The key question for short to medium-term investors at this point in time would be: Are we headed higher or might we again see resumption of downside in the markets in the coming weeks?
This article discusses the probable outlook for the market for the remainder of 2011.
In my personal opinion, we are likely to see some more upside in the equity markets in the very near-term, before any further downside.
Mr. Bernanke’s Friday speech might ignite a rally in the markets primarily due to the following two reasons:
1) The Fed is not ultra bearish on the economic outlook. Had that been the case, we would have seen immediate stimulus measures.
2) Mr. Bernanke also assured the markets that the Fed has more tools and is committed act in case of any meaningful slowdown.
3) Mr. Bernanke’s assurance that the long-term fundamentals of the economy are intact.
I have to admit that concerns remain in the Euro zone related to banks and sovereign debt. However, sentiments in the European markets also look ultra bearish and a rally in the near-term can’t be ruled out.
At the same time, Asian markets have also witnessed significant correction in the near-term and look oversold in the short-term.
Therefore, in all probability, we are headed higher in the foreseeable future.
The next obvious question would be – how much higher?

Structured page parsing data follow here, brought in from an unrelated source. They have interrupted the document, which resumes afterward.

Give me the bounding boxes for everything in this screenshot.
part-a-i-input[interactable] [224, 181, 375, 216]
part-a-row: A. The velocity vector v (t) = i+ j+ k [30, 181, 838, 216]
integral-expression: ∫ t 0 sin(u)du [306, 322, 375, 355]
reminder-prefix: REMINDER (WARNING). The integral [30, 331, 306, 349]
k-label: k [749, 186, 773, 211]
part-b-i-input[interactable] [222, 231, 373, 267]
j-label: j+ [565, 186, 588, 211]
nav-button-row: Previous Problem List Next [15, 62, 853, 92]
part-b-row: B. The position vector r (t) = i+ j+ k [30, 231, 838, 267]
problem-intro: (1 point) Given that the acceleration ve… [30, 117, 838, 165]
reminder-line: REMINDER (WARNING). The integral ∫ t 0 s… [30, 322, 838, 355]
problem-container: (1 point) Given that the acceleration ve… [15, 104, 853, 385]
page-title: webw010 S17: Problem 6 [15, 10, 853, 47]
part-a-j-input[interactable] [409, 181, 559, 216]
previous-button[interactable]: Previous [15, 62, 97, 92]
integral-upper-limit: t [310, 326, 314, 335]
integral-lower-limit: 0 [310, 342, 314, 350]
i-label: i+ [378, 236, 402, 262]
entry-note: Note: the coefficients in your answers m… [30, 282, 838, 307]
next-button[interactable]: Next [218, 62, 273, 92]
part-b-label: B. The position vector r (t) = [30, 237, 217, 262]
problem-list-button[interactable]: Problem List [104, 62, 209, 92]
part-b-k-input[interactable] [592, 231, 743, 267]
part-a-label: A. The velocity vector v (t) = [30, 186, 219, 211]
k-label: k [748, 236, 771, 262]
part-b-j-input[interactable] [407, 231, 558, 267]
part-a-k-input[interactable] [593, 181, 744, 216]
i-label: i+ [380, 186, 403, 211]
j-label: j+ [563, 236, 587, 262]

In my personal opinion, the markets might see another 5-10% upside from these levels. As evident in the chart below, the critical point to watch out for would be the 200-day EMA on the S&P, which is currently at 1258. This level might act as a key resistance zone on the upside.

Click to enlarge

Further, from a fundamental perspective, economic news inflow might not be pleasant enough to help the index breakthrough that key resistance level.

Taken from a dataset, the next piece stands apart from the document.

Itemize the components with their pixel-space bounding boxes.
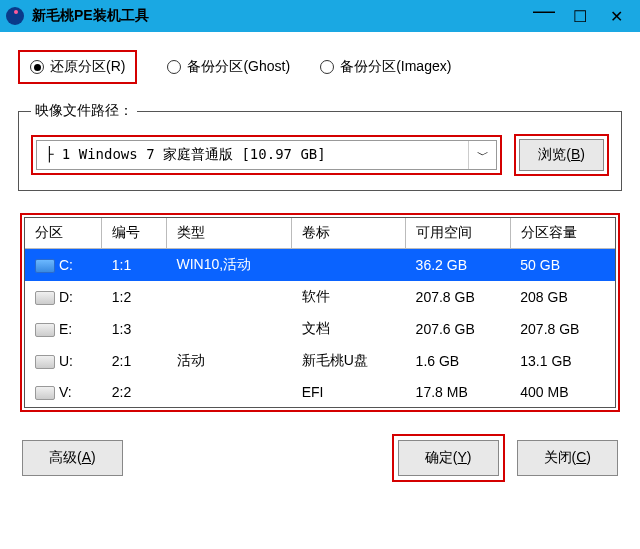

Therefore, in my personal expectation, the markets will again be headed lower after some intermediate rally.
On the downside, the July 2010 lows on the S&P of 1,022 might be the levels where market finds support. I am not suggesting that we are surely headed towards those levels in the next 2-3 months. In my opinion, the second bout of downside in the markets will trigger some action from the policymakers. However, that will come only after a meaningful downside in equity markets and flow of money into treasury bonds, which would lower the yields.
There is also no doubt that the economy is on a slow growth path. What the policymakers are waiting to see, before taking any action is if we headed for muted growth or a very meaningful slowdown and recession.
In my opinion, the economy might surprise on the downside. I had discussed some indicators, which make me for this opinion in another article.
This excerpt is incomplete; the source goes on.